— Data —

□ □ □ □

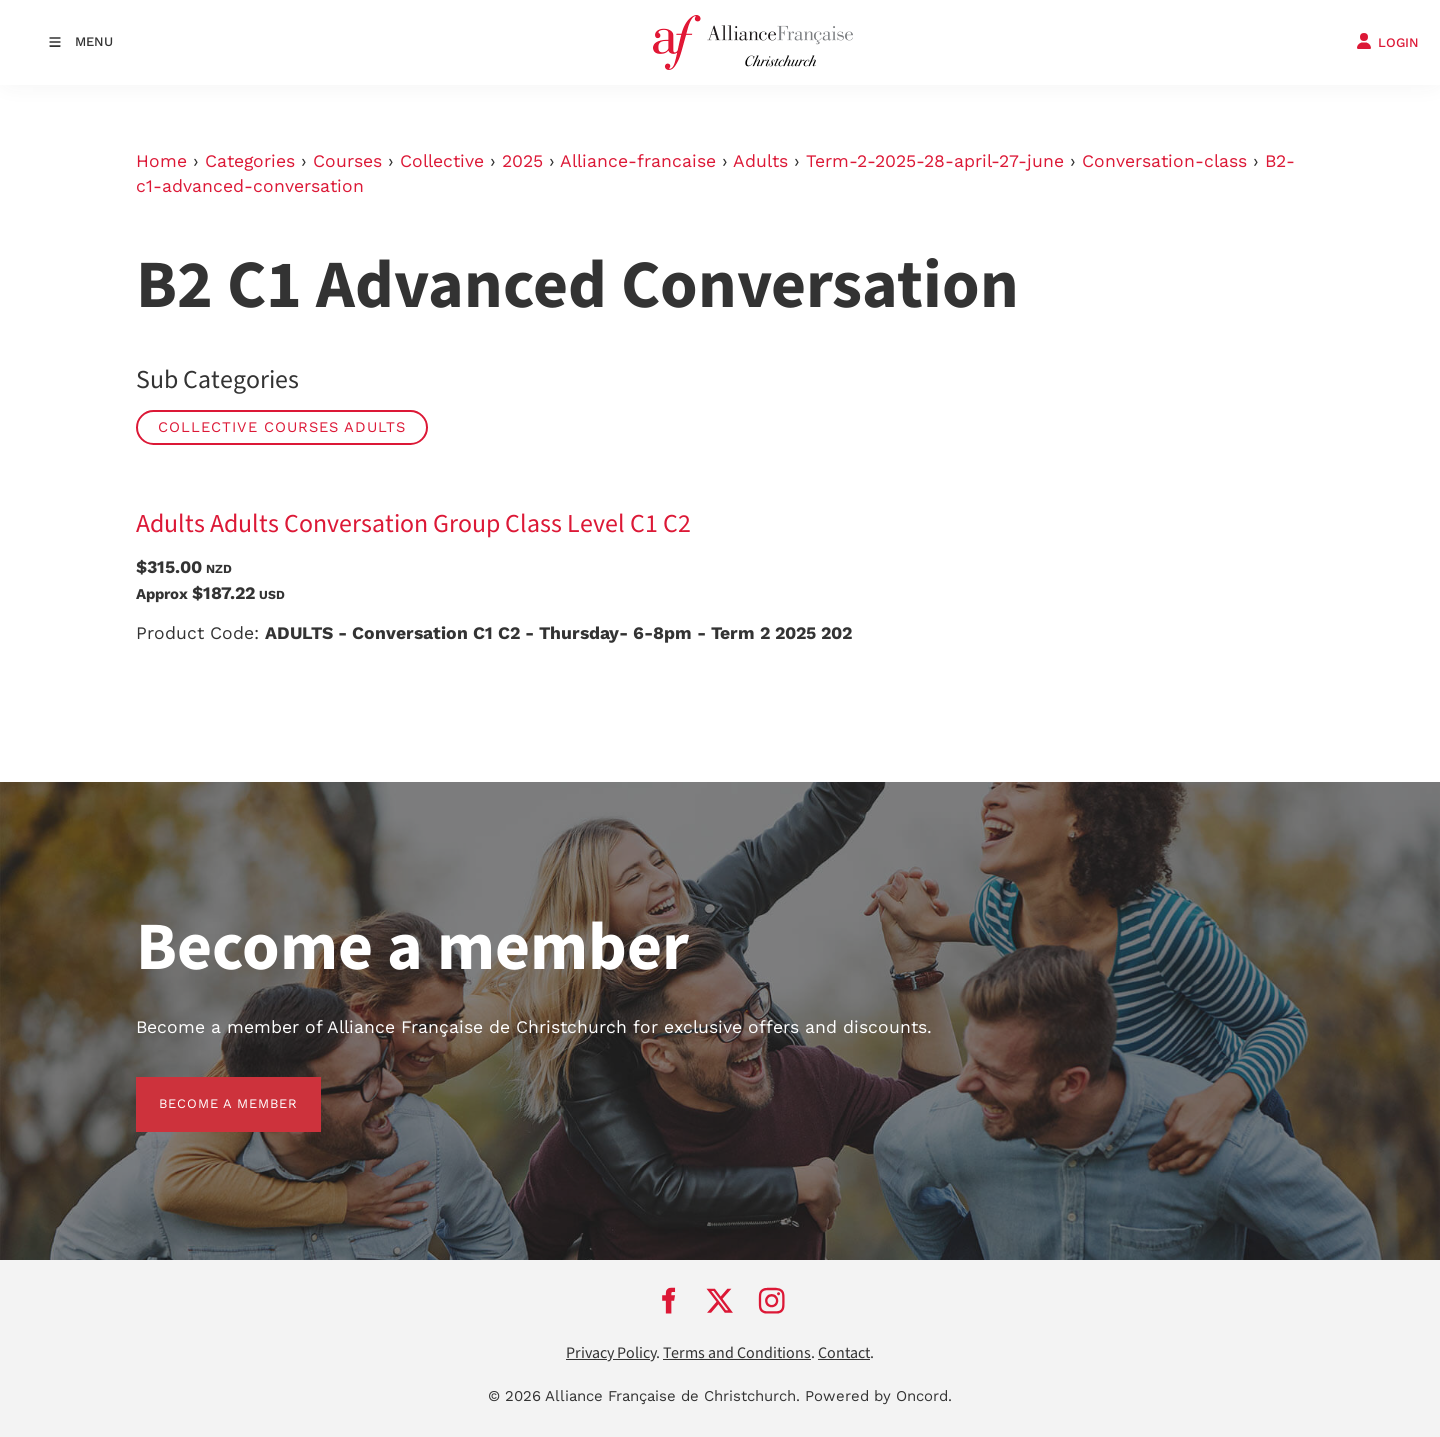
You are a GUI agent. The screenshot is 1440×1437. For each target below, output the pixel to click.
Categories (250, 161)
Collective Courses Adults (282, 427)
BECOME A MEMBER (205, 1088)
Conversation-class (1164, 161)
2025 (522, 161)
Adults (760, 161)
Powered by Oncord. (878, 1396)
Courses (347, 161)
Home (161, 161)
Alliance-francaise (638, 161)
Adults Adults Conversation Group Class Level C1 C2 (413, 524)
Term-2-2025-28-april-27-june (935, 161)
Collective (442, 161)
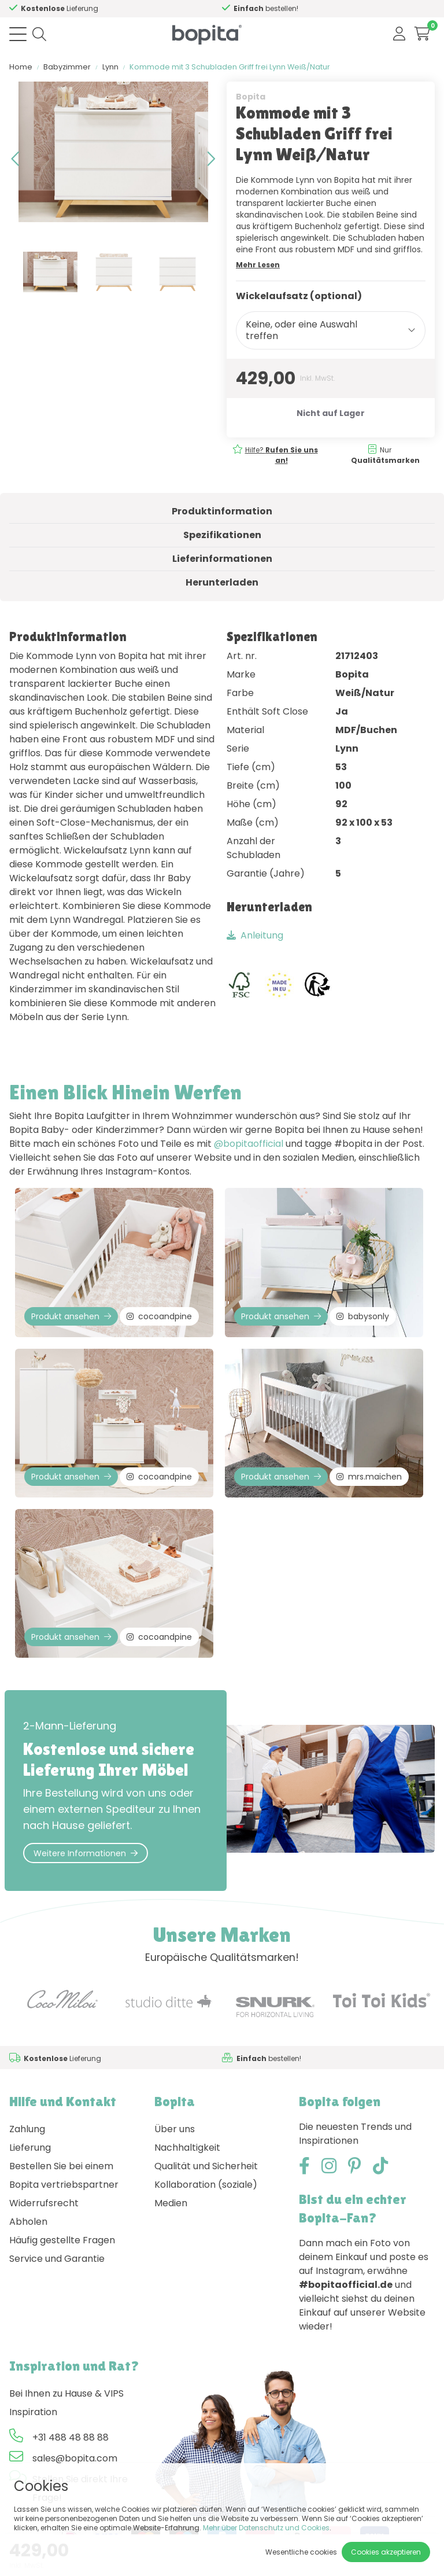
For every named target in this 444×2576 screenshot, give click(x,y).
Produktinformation (222, 511)
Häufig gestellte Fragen (62, 2240)
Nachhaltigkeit (187, 2147)
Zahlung (27, 2129)
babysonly (362, 1316)
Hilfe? (281, 455)
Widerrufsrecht (44, 2203)
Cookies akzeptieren (386, 2552)
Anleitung (255, 935)
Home (20, 67)
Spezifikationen (222, 535)
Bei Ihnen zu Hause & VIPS (66, 2393)
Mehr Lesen (258, 265)
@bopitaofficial (248, 1143)
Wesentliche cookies (301, 2552)
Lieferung (30, 2147)
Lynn (110, 67)
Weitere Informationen (86, 1853)
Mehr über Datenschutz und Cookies (266, 2528)
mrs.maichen (369, 1476)
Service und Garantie (57, 2258)
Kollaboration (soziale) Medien (205, 2194)
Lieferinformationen (222, 558)
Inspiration (33, 2412)
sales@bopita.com (74, 2458)
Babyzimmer (67, 67)
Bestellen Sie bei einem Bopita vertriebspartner (64, 2175)
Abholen (28, 2221)
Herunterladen (222, 582)
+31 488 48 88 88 (70, 2437)
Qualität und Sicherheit (206, 2166)
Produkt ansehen (71, 1316)
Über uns (174, 2129)
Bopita (250, 96)
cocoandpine (159, 1316)
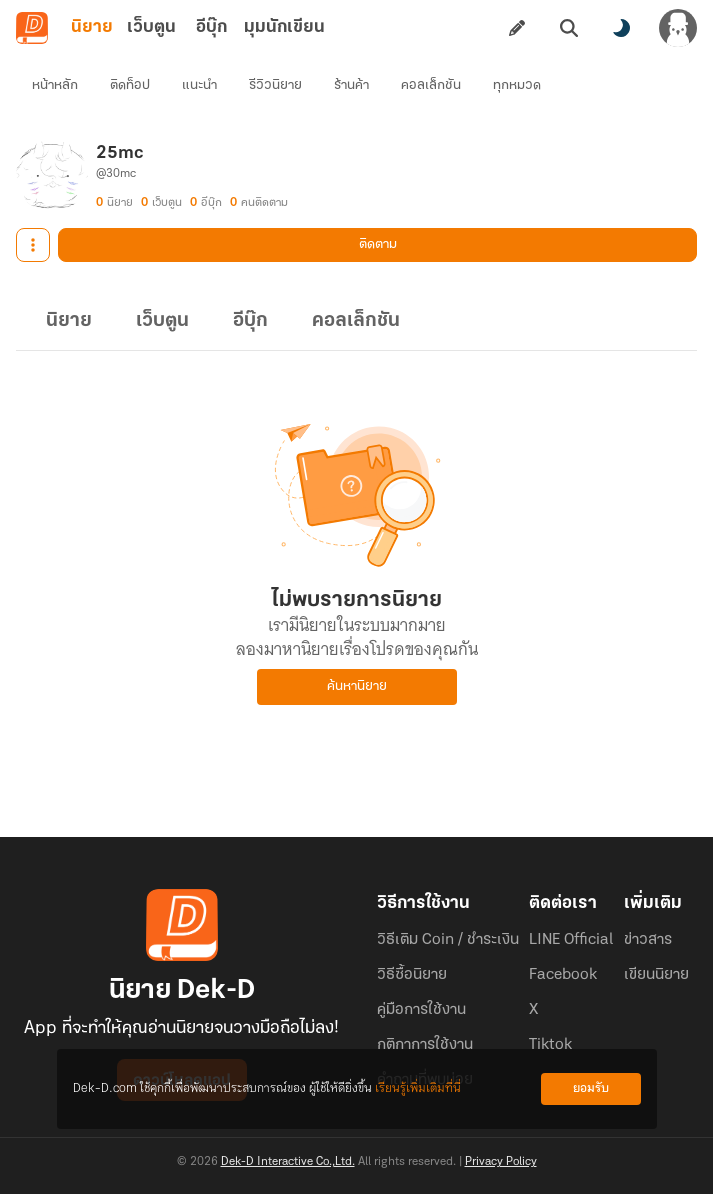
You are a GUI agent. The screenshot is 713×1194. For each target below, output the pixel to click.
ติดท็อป (130, 85)
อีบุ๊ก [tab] (211, 27)
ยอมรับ (591, 1088)
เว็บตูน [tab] (151, 27)
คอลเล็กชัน (431, 85)
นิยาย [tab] (92, 27)
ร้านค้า (351, 85)
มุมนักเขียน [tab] (284, 27)
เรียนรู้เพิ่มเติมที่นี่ (418, 1088)
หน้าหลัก (55, 85)
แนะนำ (199, 85)
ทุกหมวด (517, 85)
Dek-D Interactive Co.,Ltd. (288, 1162)
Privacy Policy (501, 1162)
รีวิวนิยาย (275, 85)
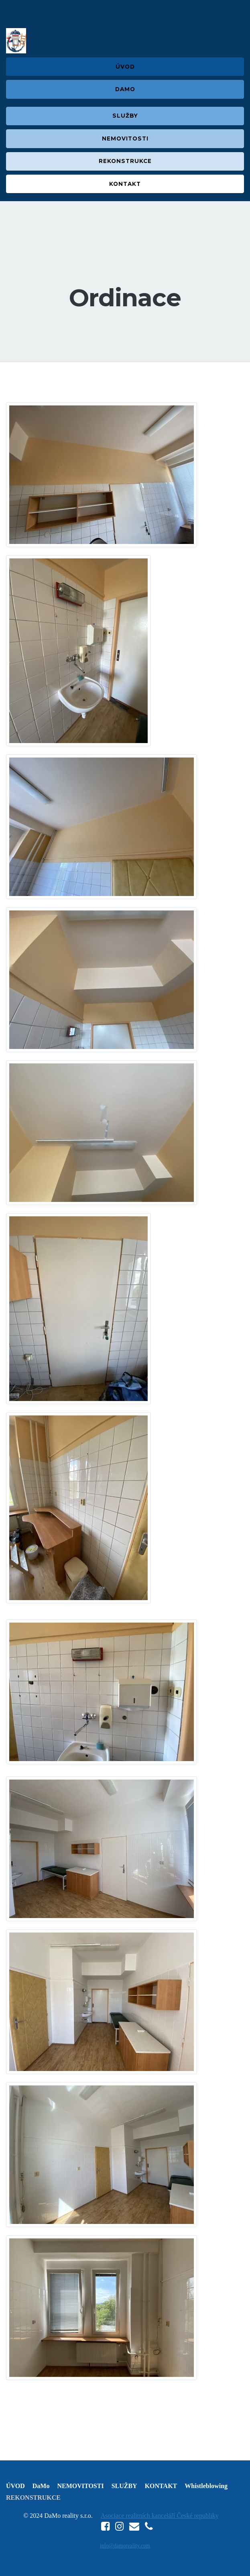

□ □ □ □

— Task prompt —
Which of the lines above hold the string "pixel"? Copy each one.

— Result —
You are a GUI agent. The screenshot is 1440×1437. For each target below, output the pixel to click.
You are a GUI agent. The screenshot is 713×1194. For each target below, output the pixel to click.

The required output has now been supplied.